The records follow. Copy each one exactly.

Stored data entries
=== Begin Enclosure ===
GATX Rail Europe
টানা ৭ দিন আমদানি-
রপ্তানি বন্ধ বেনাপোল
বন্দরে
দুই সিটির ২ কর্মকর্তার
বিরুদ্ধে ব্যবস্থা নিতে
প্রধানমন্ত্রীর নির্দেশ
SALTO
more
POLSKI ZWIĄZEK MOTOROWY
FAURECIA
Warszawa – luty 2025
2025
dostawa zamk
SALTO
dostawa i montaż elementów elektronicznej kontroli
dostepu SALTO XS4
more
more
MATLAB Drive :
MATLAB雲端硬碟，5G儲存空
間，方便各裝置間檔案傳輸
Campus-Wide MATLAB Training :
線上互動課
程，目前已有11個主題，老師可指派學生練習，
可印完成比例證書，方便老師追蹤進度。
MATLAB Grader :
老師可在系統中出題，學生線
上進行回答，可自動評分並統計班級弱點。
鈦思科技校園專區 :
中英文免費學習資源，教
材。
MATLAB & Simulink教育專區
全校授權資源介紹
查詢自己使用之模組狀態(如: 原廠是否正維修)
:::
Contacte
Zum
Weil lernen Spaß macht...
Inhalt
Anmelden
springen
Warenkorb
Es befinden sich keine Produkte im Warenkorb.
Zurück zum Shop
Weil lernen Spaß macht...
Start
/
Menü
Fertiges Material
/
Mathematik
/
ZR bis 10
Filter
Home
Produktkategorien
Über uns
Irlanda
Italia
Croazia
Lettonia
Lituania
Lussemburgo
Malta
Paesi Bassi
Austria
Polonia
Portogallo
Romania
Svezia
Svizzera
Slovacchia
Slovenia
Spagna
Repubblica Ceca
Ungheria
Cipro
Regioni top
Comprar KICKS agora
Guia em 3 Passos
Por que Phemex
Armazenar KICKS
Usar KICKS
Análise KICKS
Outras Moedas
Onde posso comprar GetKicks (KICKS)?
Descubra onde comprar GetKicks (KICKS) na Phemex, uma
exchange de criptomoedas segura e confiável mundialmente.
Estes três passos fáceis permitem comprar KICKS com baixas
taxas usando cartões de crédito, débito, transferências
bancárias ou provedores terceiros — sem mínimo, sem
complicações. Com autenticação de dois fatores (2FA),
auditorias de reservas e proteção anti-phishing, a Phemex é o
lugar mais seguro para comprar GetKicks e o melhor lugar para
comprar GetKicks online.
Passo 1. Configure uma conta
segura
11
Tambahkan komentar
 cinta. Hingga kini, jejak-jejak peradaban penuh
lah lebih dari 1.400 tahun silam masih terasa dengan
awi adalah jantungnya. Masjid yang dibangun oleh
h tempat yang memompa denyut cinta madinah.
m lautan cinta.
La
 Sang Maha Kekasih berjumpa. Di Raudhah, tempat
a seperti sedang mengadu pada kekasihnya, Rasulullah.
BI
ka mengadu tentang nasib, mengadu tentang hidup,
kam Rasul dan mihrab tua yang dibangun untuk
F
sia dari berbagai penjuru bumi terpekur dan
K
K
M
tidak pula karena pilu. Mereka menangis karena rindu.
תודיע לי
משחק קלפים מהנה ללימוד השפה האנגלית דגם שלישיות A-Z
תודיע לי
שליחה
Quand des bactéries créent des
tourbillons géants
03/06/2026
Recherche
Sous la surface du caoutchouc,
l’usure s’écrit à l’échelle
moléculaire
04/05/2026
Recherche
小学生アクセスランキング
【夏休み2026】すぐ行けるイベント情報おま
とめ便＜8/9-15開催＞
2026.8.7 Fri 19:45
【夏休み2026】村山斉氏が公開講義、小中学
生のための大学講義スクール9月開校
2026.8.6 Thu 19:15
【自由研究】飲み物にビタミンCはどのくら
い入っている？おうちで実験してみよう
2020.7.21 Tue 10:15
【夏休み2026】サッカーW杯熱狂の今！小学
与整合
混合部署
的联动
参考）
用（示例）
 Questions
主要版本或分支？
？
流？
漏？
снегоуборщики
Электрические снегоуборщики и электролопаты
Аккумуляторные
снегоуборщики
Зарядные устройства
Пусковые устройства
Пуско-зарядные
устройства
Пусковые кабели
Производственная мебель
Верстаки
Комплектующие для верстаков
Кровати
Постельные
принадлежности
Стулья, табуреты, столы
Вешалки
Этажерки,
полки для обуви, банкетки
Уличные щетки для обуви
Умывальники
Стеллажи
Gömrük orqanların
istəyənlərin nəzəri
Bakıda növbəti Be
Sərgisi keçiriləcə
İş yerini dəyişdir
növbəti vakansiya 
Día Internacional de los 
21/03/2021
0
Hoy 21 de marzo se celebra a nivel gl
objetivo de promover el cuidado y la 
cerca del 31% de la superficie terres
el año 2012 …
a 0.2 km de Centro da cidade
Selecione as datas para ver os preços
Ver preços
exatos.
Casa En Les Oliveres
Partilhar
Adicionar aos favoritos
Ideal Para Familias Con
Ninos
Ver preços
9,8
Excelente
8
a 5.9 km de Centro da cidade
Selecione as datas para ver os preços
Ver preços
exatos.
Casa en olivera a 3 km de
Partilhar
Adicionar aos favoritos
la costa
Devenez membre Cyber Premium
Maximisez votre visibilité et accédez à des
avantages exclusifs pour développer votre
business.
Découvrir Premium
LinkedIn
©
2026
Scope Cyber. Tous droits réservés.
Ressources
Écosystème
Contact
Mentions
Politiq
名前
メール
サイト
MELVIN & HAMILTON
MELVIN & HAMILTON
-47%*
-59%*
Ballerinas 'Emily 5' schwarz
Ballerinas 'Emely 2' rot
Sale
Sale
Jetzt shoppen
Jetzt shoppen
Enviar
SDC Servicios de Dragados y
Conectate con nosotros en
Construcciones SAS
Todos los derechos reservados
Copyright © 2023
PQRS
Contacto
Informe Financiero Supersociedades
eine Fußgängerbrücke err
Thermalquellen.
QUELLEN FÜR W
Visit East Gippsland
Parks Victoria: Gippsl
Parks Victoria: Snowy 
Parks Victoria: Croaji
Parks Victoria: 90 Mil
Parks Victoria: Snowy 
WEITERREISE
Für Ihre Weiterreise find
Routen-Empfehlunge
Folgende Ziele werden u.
=== End Enclosure ===
= RESPONSE BELOW =
GATX Rail Europe
টানা ৭ দিন আমদানি-
রপ্তানি বন্ধ বেনাপোল
বন্দরে
দুই সিটির ২ কর্মকর্তার
বিরুদ্ধে ব্যবস্থা নিতে
প্রধানমন্ত্রীর নির্দেশ
SALTO
more
POLSKI ZWIĄZEK MOTOROWY
FAURECIA
Warszawa – luty 2025
2025
dostawa zamk
SALTO
dostawa i montaż elementów elektronicznej kontroli
dostepu SALTO XS4
more
more
MATLAB Drive :
MATLAB雲端硬碟，5G儲存空
間，方便各裝置間檔案傳輸
Campus-Wide MATLAB Training :
線上互動課
程，目前已有11個主題，老師可指派學生練習，
可印完成比例證書，方便老師追蹤進度。
MATLAB Grader :
老師可在系統中出題，學生線
上進行回答，可自動評分並統計班級弱點。
鈦思科技校園專區 :
中英文免費學習資源，教
材。
MATLAB & Simulink教育專區
全校授權資源介紹
查詢自己使用之模組狀態(如: 原廠是否正維修)
:::
Contacte
Zum
Weil lernen Spaß macht...
Inhalt
Anmelden
springen
Warenkorb
Es befinden sich keine Produkte im Warenkorb.
Zurück zum Shop
Weil lernen Spaß macht...
Start
/
Menü
Fertiges Material
/
Mathematik
/
ZR bis 10
Filter
Home
Produktkategorien
Über uns
Irlanda
Italia
Croazia
Lettonia
Lituania
Lussemburgo
Malta
Paesi Bassi
Austria
Polonia
Portogallo
Romania
Svezia
Svizzera
Slovacchia
Slovenia
Spagna
Repubblica Ceca
Ungheria
Cipro
Regioni top
Comprar KICKS agora
Guia em 3 Passos
Por que Phemex
Armazenar KICKS
Usar KICKS
Análise KICKS
Outras Moedas
Onde posso comprar GetKicks (KICKS)?
Descubra onde comprar GetKicks (KICKS) na Phemex, uma
exchange de criptomoedas segura e confiável mundialmente.
Estes três passos fáceis permitem comprar KICKS com baixas
taxas usando cartões de crédito, débito, transferências
bancárias ou provedores terceiros — sem mínimo, sem
complicações. Com autenticação de dois fatores (2FA),
auditorias de reservas e proteção anti-phishing, a Phemex é o
lugar mais seguro para comprar GetKicks e o melhor lugar para
comprar GetKicks online.
Passo 1. Configure uma conta
segura
11
Tambahkan komentar
 cinta. Hingga kini, jejak-jejak peradaban penuh
lah lebih dari 1.400 tahun silam masih terasa dengan
awi adalah jantungnya. Masjid yang dibangun oleh
h tempat yang memompa denyut cinta madinah.
m lautan cinta.
La
 Sang Maha Kekasih berjumpa. Di Raudhah, tempat
a seperti sedang mengadu pada kekasihnya, Rasulullah.
BI
ka mengadu tentang nasib, mengadu tentang hidup,
kam Rasul dan mihrab tua yang dibangun untuk
F
sia dari berbagai penjuru bumi terpekur dan
K
K
M
tidak pula karena pilu. Mereka menangis karena rindu.
תודיע לי
משחק קלפים מהנה ללימוד השפה האנגלית דגם שלישיות A-Z
תודיע לי
שליחה
Quand des bactéries créent des
tourbillons géants
03/06/2026
Recherche
Sous la surface du caoutchouc,
l’usure s’écrit à l’échelle
moléculaire
04/05/2026
Recherche
小学生アクセスランキング
【夏休み2026】すぐ行けるイベント情報おま
とめ便＜8/9-15開催＞
2026.8.7 Fri 19:45
【夏休み2026】村山斉氏が公開講義、小中学
生のための大学講義スクール9月開校
2026.8.6 Thu 19:15
【自由研究】飲み物にビタミンCはどのくら
い入っている？おうちで実験してみよう
2020.7.21 Tue 10:15
【夏休み2026】サッカーW杯熱狂の今！小学
与整合
混合部署
的联动
参考）
用（示例）
 Questions
主要版本或分支？
？
流？
漏？
снегоуборщики
Электрические снегоуборщики и электролопаты
Аккумуляторные
снегоуборщики
Зарядные устройства
Пусковые устройства
Пуско-зарядные
устройства
Пусковые кабели
Производственная мебель
Верстаки
Комплектующие для верстаков
Кровати
Постельные
принадлежности
Стулья, табуреты, столы
Вешалки
Этажерки,
полки для обуви, банкетки
Уличные щетки для обуви
Умывальники
Стеллажи
Gömrük orqanların
istəyənlərin nəzəri
Bakıda növbəti Be
Sərgisi keçiriləcə
İş yerini dəyişdir
növbəti vakansiya 
Día Internacional de los 
21/03/2021
0
Hoy 21 de marzo se celebra a nivel gl
objetivo de promover el cuidado y la 
cerca del 31% de la superficie terres
el año 2012 …
a 0.2 km de Centro da cidade
Selecione as datas para ver os preços
Ver preços
exatos.
Casa En Les Oliveres
Partilhar
Adicionar aos favoritos
Ideal Para Familias Con
Ninos
Ver preços
9,8
Excelente
8
a 5.9 km de Centro da cidade
Selecione as datas para ver os preços
Ver preços
exatos.
Casa en olivera a 3 km de
Partilhar
Adicionar aos favoritos
la costa
Devenez membre Cyber Premium
Maximisez votre visibilité et accédez à des
avantages exclusifs pour développer votre
business.
Découvrir Premium
LinkedIn
©
2026
Scope Cyber. Tous droits réservés.
Ressources
Écosystème
Contact
Mentions
Politiq
名前
メール
サイト
MELVIN & HAMILTON
MELVIN & HAMILTON
-47%*
-59%*
Ballerinas 'Emily 5' schwarz
Ballerinas 'Emely 2' rot
Sale
Sale
Jetzt shoppen
Jetzt shoppen
Enviar
SDC Servicios de Dragados y
Conectate con nosotros en
Construcciones SAS
Todos los derechos reservados
Copyright © 2023
PQRS
Contacto
Informe Financiero Supersociedades
eine Fußgängerbrücke err
Thermalquellen.
QUELLEN FÜR W
Visit East Gippsland
Parks Victoria: Gippsl
Parks Victoria: Snowy 
Parks Victoria: Croaji
Parks Victoria: 90 Mil
Parks Victoria: Snowy 
WEITERREISE
Für Ihre Weiterreise find
Routen-Empfehlunge
Folgende Ziele werden u.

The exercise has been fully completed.